Anne Sexton (November 9, 1928 – October 4, 1974) was an American
poet who was known for her highly personal, confessional verse, and who
won the Pulitzer Prize for poetry in 1967 for her book Live or Die (1966).
She was born Anne Gray Harvey in Newton, Massachusetts, and married to
Alfred Muller Sexton II at age nineteen. Sexton is seen as the modern
model of the confessional poet. She made the experience of being a woman
a central issue in her poetry, and though she endured criticism for bringing
subjects such as menstruation, abortion, and drug addiction into her work,
her skill as a poet transcended the controversy over her subject matter.
Generally, critics see Sexton as a poet whose writing matured over time:
”Starting as a relatively conventional writer, she learned to roughen up her
line ... to use as an instrument against the ’politesse’ of language, politics,
religion [and] sex” (Rothenberg 330). As such, this mini dissertation aims
to investigate the confessional characteristics of Anne Sexton’s poetry
through a gynocritical approach. Through multiple selections of her poetic
oeuvre, the researcher traces the poet’s development of confessional vision,
and its ramification on her status as a female poet, carving her feminist
space in an often disturbing, and disturbed world.

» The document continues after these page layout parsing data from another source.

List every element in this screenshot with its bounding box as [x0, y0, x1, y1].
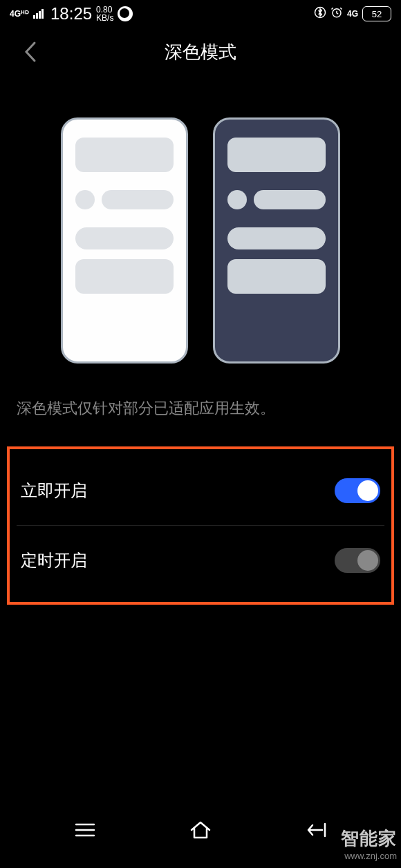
page-header: 深色模式	[0, 28, 401, 76]
toggle-scheduled[interactable]	[335, 548, 380, 573]
clock-time: 18:25	[50, 4, 92, 23]
speed-unit: KB/s	[96, 14, 113, 22]
page-title: 深色模式	[0, 40, 401, 64]
battery-level: 52	[372, 9, 382, 19]
signal-type-label: 4Gᴴᴰ	[10, 9, 29, 19]
back-button[interactable]	[17, 38, 44, 66]
setting-row-enable-now[interactable]: 立即开启	[17, 456, 384, 526]
setting-label: 定时开启	[21, 549, 87, 572]
dark-mode-preview[interactable]	[213, 117, 340, 364]
theme-preview-area	[0, 76, 401, 398]
network-speed: 0.80 KB/s	[96, 6, 113, 22]
watermark-brand: 智能家	[341, 827, 397, 851]
alarm-icon	[330, 6, 343, 22]
watermark-url: www.znj.com	[341, 851, 397, 861]
back-nav-button[interactable]	[295, 816, 337, 844]
setting-label: 立即开启	[21, 480, 87, 502]
status-right: 4G 52	[314, 6, 391, 22]
settings-highlighted-box: 立即开启 定时开启	[7, 446, 394, 605]
light-mode-preview[interactable]	[61, 117, 188, 364]
description-text: 深色模式仅针对部分已适配应用生效。	[0, 398, 401, 419]
toggle-enable-now[interactable]	[335, 478, 380, 503]
status-bar: 4Gᴴᴰ 18:25 0.80 KB/s 4G 52	[0, 0, 401, 28]
bluetooth-icon	[314, 6, 326, 22]
home-button[interactable]	[180, 816, 221, 844]
battery-icon: 52	[362, 6, 391, 21]
recents-button[interactable]	[64, 816, 106, 844]
watermark: 智能家 www.znj.com	[341, 827, 397, 861]
wechat-notification-icon	[118, 6, 133, 21]
signal-bars-icon	[33, 9, 44, 19]
setting-row-scheduled[interactable]: 定时开启	[17, 526, 384, 595]
network-type-label: 4G	[347, 9, 358, 19]
status-left: 4Gᴴᴰ 18:25 0.80 KB/s	[10, 4, 133, 23]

In tracing the development of Anne Sexton’s poetic vision and
technique, one notices that this development has been as consistent and as
systematic as any other great poet. It has also been a development towards
a mature understanding of the women’s condition; a fact which occupied
Sexton’s mind during her long poetic career. It has also been her concern to
find the necessary solutions for this unfavorable condition.